Ever since Grits performed a rather extensive analysis of Judge Elsa Alcala's criminal opinions from the First Court of Appeals, I've been interested to see where Governor Perry's latest appointee to the Texas Court of Criminal Appeals will fit in with Judge Keller and Co.. Every member of the Texas CCA is a rock-ribbed Republican with impeccable pro-death penalty, pro-law enforcement credentials, which is why in Grits view there's no "liberal" faction on the court nor even a centrist one. There's a conservative faction and a more or less totalitarian wing whose goal is to convict at any cost and who reliably side with the government nearly across the board in their rulings. Alcala replaced a member of the more moderate/conservative wing of the court. How will she position herself among her colleagues?
Our first strong impression on that subject, that I'm aware of, anyway, comes in a case described by B.W. Barnett over at Liberty and Justice for Y'all: Ex Parte Neal Hampton Robbins. Here's Barnett's excellent, succinct summary of the case:
In 1999, Neal Robbins was convicted of capital murder and sentenced to life in prison for the death of his girlfriend’s 17 month-old child. The cause of death as reported by the medical examiner was asphyxiation by compression. The medical examiner testified to her theory at trial and despite contrary evidence that the compression wounds may have resulted from adult administered CPR, the jury convicted Robbins of capital murder.

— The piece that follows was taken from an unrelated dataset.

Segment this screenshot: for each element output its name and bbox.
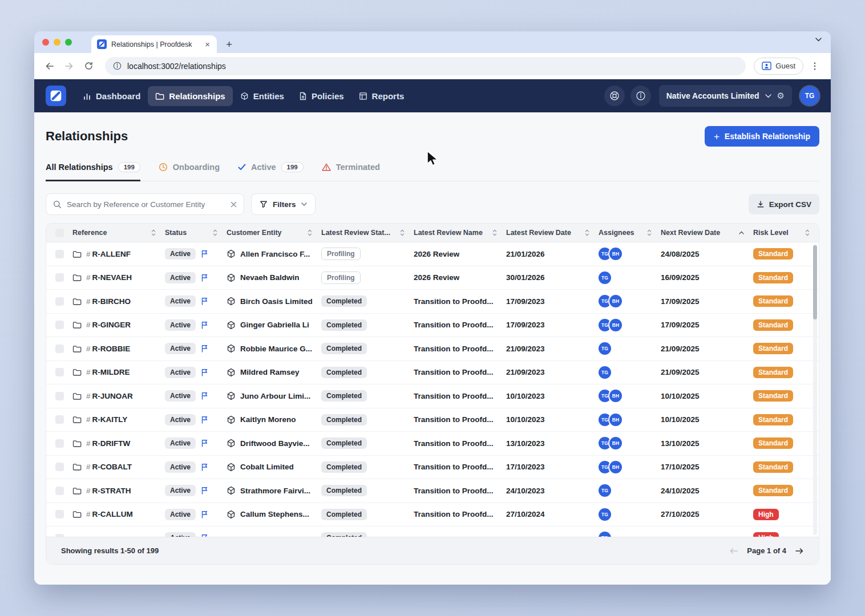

In 2007, at the urging of one of Robbins’s acquaintances, the original findings of the medical examiner were reviewed by the Harris County Medical Examiner’s Office. The Deputy Chief Medical Examiner disagreed with the findings and the trial testimony of the original medical examiner. The autopsy report was then amended to reflect that the cause and manner of death was “undetermined.” Eventually, the original medical examiner was asked to review her prior findings. In a letter to the district attorney, she stated:
I believe that there are unanswered questions as to why the child died, and I still feel that this is a suspicious death of a young child. Given my review of all the material from the case file and having had more experience in the field of forensic pathology, I now feel that an opinion for a cause and manner of death of "undetermined" is best for this case.She went on to explain that the bruises she originally equated with asphyxiation by compression could have resulted from aggressive CPR and other efforts to assist the child.
Armed with the recantation of the chief government witness, Robbins filed an application for writ of habeas corpus in June of 2007. The State did not oppose the application and recommended that Robbins be given a new trial “because his due process rights to a fair trial and impartial jury were violated.” In response, the trial court appointed yet another medical to review the evidence and offer an opinion. This time, the chairman of the Department of Pathology at Baylor College of Medicine opined that the original determination of the cause of death, as presented in the capital trial, could not be supported by the evidence.
Not satisfied with this opinion, the trial court ordered one last review by another pathologist. This last and final pathologist stated that it was her opinion that the child’s death was a homicide and that the manner of death was asphyxia by suffocation (a theory not presented at the original trial). After this finding, the State withdrew its recommendation that a new trial be granted, but agreed not to oppose the request for a new trial.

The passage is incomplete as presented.